[Source data]
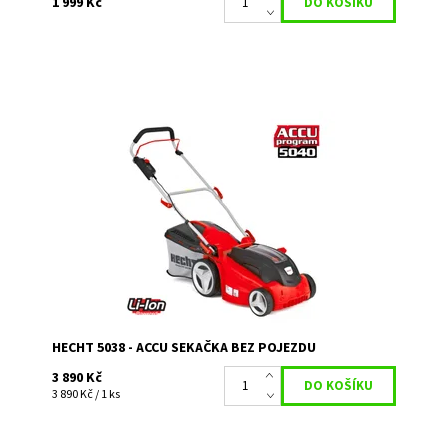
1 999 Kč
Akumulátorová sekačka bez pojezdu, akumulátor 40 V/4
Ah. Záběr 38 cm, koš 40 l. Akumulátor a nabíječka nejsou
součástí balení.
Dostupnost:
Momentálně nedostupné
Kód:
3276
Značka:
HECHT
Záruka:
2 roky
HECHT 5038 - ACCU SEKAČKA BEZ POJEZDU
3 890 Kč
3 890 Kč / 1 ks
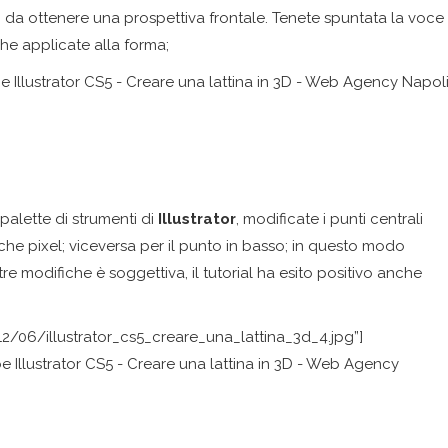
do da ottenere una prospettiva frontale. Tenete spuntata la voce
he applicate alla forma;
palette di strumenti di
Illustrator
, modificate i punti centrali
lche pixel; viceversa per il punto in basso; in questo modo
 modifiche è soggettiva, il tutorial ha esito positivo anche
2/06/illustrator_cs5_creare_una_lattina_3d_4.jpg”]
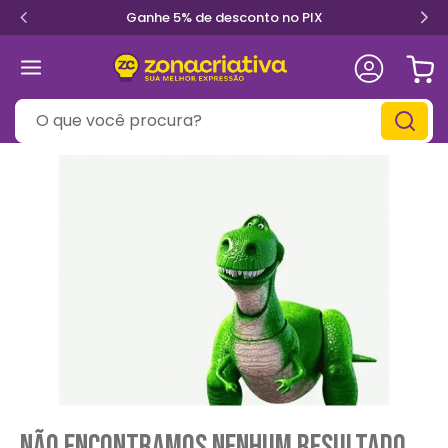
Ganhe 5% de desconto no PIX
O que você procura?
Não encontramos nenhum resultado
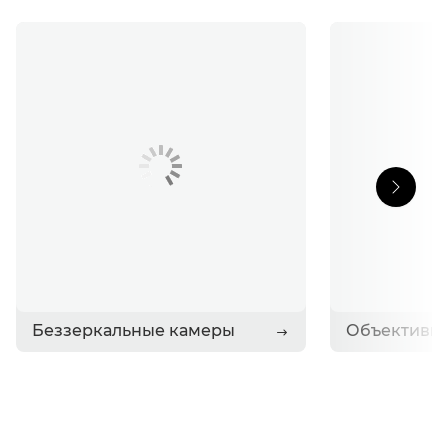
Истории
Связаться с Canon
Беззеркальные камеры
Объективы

--

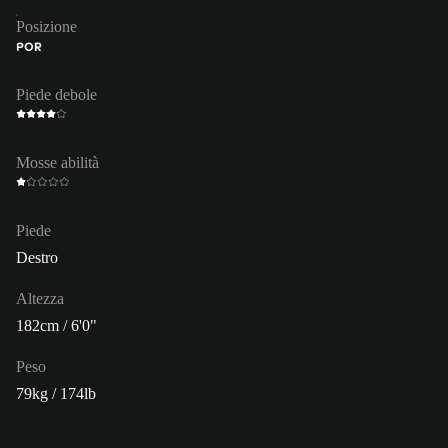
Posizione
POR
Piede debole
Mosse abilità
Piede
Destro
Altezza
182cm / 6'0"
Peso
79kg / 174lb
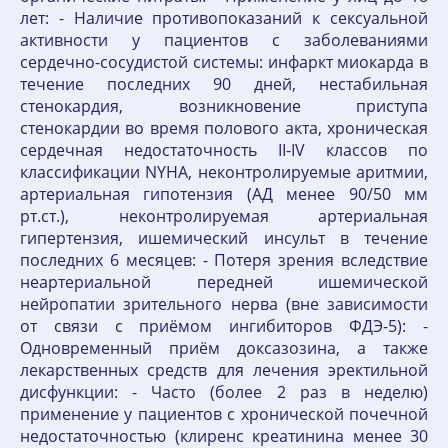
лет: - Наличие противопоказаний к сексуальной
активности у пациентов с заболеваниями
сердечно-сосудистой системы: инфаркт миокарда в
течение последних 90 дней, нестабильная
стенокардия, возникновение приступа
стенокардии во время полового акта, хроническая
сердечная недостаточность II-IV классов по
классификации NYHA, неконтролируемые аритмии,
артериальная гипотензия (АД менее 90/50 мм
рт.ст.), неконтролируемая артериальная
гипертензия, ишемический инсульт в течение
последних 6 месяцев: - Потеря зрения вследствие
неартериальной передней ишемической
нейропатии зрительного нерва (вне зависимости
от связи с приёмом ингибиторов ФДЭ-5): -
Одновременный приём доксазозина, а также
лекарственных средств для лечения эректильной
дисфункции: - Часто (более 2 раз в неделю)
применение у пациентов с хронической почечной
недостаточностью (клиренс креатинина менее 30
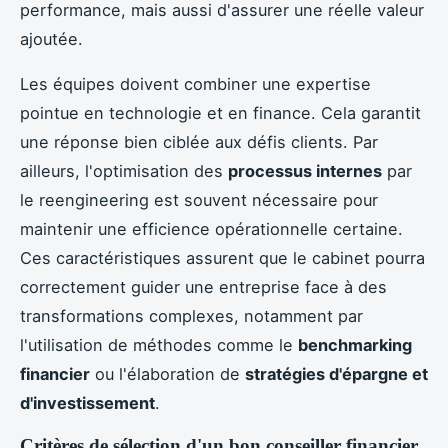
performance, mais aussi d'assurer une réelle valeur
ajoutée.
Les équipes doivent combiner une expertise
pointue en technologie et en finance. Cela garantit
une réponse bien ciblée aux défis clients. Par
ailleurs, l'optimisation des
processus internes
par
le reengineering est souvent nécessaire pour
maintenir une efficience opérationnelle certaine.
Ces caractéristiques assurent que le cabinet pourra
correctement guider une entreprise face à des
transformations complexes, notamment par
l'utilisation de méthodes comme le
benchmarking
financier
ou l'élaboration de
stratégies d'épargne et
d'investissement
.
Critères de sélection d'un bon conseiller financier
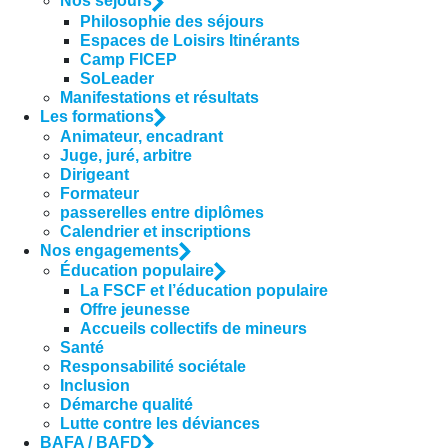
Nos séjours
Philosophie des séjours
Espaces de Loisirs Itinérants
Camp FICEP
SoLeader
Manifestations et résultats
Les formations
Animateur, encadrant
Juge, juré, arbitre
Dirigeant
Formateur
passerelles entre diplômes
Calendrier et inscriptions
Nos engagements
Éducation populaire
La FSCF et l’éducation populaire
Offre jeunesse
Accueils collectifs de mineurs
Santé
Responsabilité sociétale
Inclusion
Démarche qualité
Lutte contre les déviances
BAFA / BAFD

Assignment: The lines above may hold the string "HECHT". Say how many do, and give only that number.

Your response: 2